#### Exercise inputs

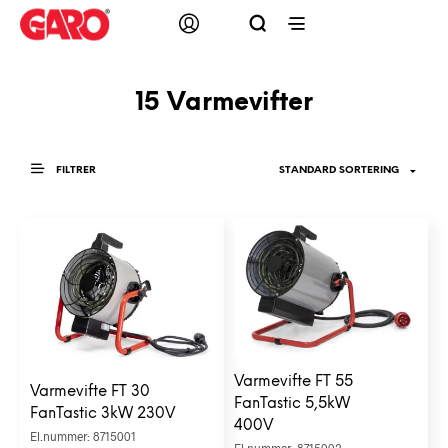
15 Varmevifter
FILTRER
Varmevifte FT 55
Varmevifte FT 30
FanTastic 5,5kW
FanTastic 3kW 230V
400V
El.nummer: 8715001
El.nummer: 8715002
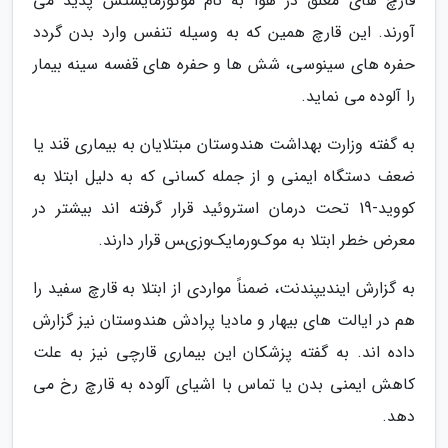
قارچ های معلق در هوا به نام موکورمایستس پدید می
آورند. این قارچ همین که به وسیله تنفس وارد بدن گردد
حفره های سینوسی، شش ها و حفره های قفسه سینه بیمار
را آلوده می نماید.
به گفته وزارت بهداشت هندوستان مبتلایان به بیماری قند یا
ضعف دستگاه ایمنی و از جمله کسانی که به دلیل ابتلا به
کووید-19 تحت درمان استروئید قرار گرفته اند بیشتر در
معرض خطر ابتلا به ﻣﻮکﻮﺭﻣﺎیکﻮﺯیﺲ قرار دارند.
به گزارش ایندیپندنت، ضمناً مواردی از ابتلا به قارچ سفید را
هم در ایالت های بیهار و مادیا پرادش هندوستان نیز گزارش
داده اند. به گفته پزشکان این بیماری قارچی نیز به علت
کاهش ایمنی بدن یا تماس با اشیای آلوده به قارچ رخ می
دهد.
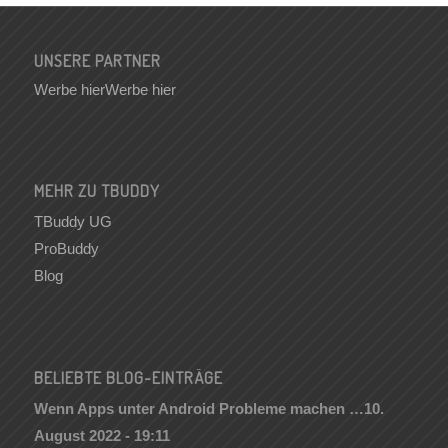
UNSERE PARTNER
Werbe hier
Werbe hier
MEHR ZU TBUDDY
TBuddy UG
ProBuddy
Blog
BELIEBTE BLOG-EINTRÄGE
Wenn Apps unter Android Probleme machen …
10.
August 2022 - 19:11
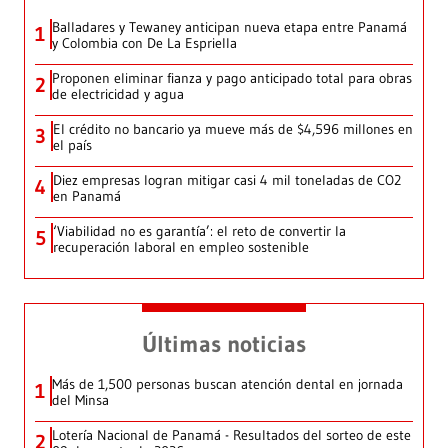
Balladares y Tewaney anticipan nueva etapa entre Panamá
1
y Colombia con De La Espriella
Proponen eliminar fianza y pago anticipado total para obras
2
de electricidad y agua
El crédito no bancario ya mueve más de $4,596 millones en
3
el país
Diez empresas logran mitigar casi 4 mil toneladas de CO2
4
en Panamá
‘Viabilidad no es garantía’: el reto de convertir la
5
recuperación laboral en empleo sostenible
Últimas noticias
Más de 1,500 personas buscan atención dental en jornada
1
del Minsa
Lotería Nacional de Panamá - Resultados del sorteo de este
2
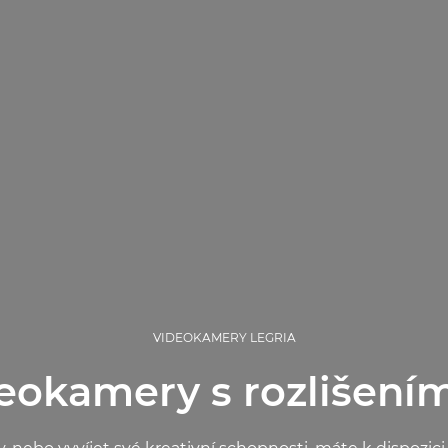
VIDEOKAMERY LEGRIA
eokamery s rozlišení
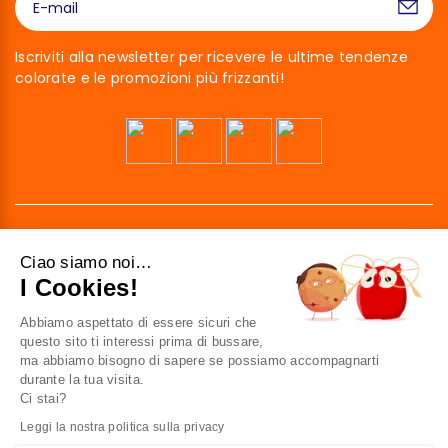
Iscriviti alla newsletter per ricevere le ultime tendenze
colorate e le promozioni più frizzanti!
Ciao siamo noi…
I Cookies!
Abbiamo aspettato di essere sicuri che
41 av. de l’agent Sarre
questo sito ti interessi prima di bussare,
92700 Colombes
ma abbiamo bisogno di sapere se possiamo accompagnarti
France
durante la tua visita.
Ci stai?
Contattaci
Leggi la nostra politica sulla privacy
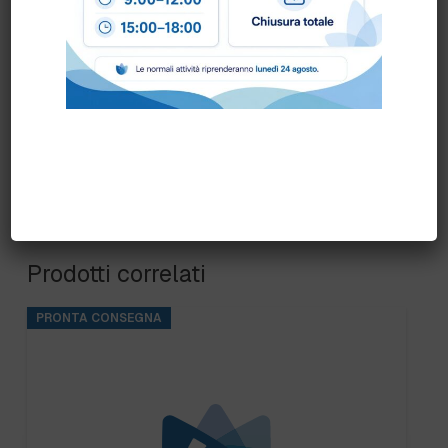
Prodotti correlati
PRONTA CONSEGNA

########
#### Exercise inputs

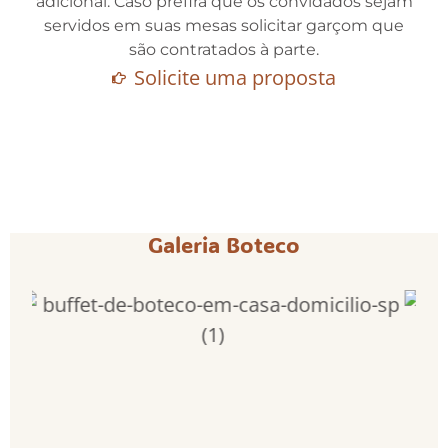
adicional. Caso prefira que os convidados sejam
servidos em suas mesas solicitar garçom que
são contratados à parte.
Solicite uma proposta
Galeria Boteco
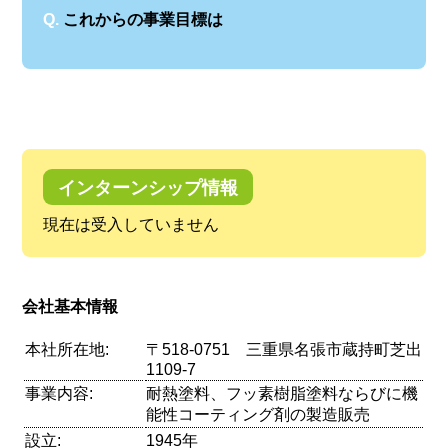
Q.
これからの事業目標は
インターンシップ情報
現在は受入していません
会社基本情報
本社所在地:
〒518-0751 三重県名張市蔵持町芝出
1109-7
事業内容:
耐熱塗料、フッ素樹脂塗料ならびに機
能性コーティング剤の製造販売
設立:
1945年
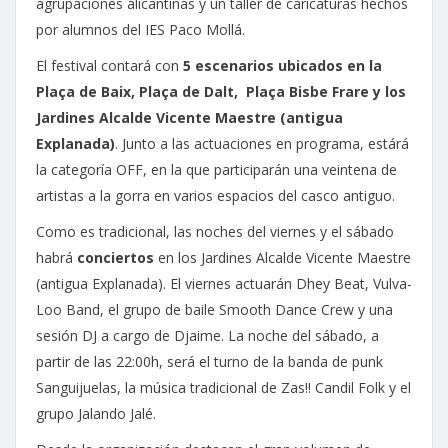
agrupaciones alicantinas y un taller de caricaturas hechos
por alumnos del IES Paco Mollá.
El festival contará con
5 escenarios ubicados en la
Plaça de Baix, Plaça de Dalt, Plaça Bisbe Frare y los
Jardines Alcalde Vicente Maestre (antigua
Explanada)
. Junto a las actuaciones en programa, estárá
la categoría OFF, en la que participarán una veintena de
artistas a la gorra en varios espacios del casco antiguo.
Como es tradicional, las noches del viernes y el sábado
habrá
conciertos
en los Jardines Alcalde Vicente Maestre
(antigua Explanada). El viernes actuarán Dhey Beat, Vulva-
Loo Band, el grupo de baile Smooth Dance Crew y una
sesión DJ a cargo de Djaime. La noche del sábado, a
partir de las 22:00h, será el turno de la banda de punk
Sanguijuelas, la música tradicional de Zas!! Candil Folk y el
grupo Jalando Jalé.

########

* Task item *
The word to look for is "بیماری"; copy out every line of the entries that holds it.

* Result *
به گفته وزارت بهداشت هندوستان مبتلایان به بیماری قند یا
داده اند. به گفته پزشکان این بیماری قارچی نیز به علت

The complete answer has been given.